WHAT YOU ARE ASKED TO DO: Copy the data exactly.

Transcribed page contents
* * * * * * * * *

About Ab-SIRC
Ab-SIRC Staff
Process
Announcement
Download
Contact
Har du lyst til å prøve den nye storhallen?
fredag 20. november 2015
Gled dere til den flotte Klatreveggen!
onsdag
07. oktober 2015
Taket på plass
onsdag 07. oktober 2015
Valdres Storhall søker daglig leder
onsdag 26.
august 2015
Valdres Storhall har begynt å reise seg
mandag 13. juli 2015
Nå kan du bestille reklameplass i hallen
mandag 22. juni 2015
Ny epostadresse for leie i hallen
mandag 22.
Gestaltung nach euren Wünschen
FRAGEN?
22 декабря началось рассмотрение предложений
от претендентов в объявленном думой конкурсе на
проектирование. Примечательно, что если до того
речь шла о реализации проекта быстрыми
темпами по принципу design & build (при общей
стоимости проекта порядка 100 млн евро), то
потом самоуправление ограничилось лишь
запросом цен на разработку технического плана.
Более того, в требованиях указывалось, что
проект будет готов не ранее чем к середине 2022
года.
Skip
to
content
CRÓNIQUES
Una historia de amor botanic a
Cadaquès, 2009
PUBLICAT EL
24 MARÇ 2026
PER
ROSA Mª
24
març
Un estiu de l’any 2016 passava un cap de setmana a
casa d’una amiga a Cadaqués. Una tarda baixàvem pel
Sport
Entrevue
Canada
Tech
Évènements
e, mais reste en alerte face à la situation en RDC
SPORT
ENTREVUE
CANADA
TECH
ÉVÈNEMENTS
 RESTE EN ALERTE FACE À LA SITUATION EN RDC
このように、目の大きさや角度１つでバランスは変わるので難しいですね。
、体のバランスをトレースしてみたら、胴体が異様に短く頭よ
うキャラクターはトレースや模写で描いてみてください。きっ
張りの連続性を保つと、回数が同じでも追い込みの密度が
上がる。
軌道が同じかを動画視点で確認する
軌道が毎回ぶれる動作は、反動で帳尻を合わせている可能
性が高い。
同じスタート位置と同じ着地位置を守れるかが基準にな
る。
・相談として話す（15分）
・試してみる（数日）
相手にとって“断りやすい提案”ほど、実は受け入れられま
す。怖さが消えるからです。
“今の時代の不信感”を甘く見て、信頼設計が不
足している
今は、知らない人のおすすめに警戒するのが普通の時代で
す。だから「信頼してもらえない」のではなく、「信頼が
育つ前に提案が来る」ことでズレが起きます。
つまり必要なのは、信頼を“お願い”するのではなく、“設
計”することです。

* * * * * * * * *

RESULT:
About Ab-SIRC
Ab-SIRC Staff
Process
Announcement
Download
Contact
Har du lyst til å prøve den nye storhallen?
fredag 20. november 2015
Gled dere til den flotte Klatreveggen!
onsdag
07. oktober 2015
Taket på plass
onsdag 07. oktober 2015
Valdres Storhall søker daglig leder
onsdag 26.
august 2015
Valdres Storhall har begynt å reise seg
mandag 13. juli 2015
Nå kan du bestille reklameplass i hallen
mandag 22. juni 2015
Ny epostadresse for leie i hallen
mandag 22.
Gestaltung nach euren Wünschen
FRAGEN?
22 декабря началось рассмотрение предложений
от претендентов в объявленном думой конкурсе на
проектирование. Примечательно, что если до того
речь шла о реализации проекта быстрыми
темпами по принципу design & build (при общей
стоимости проекта порядка 100 млн евро), то
потом самоуправление ограничилось лишь
запросом цен на разработку технического плана.
Более того, в требованиях указывалось, что
проект будет готов не ранее чем к середине 2022
года.
Skip
to
content
CRÓNIQUES
Una historia de amor botanic a
Cadaquès, 2009
PUBLICAT EL
24 MARÇ 2026
PER
ROSA Mª
24
març
Un estiu de l’any 2016 passava un cap de setmana a
casa d’una amiga a Cadaqués. Una tarda baixàvem pel
Sport
Entrevue
Canada
Tech
Évènements
e, mais reste en alerte face à la situation en RDC
SPORT
ENTREVUE
CANADA
TECH
ÉVÈNEMENTS
 RESTE EN ALERTE FACE À LA SITUATION EN RDC
このように、目の大きさや角度１つでバランスは変わるので難しいですね。
、体のバランスをトレースしてみたら、胴体が異様に短く頭よ
うキャラクターはトレースや模写で描いてみてください。きっ
張りの連続性を保つと、回数が同じでも追い込みの密度が
上がる。
軌道が同じかを動画視点で確認する
軌道が毎回ぶれる動作は、反動で帳尻を合わせている可能
性が高い。
同じスタート位置と同じ着地位置を守れるかが基準にな
る。
・相談として話す（15分）
・試してみる（数日）
相手にとって“断りやすい提案”ほど、実は受け入れられま
す。怖さが消えるからです。
“今の時代の不信感”を甘く見て、信頼設計が不
足している
今は、知らない人のおすすめに警戒するのが普通の時代で
す。だから「信頼してもらえない」のではなく、「信頼が
育つ前に提案が来る」ことでズレが起きます。
つまり必要なのは、信頼を“お願い”するのではなく、“設
計”することです。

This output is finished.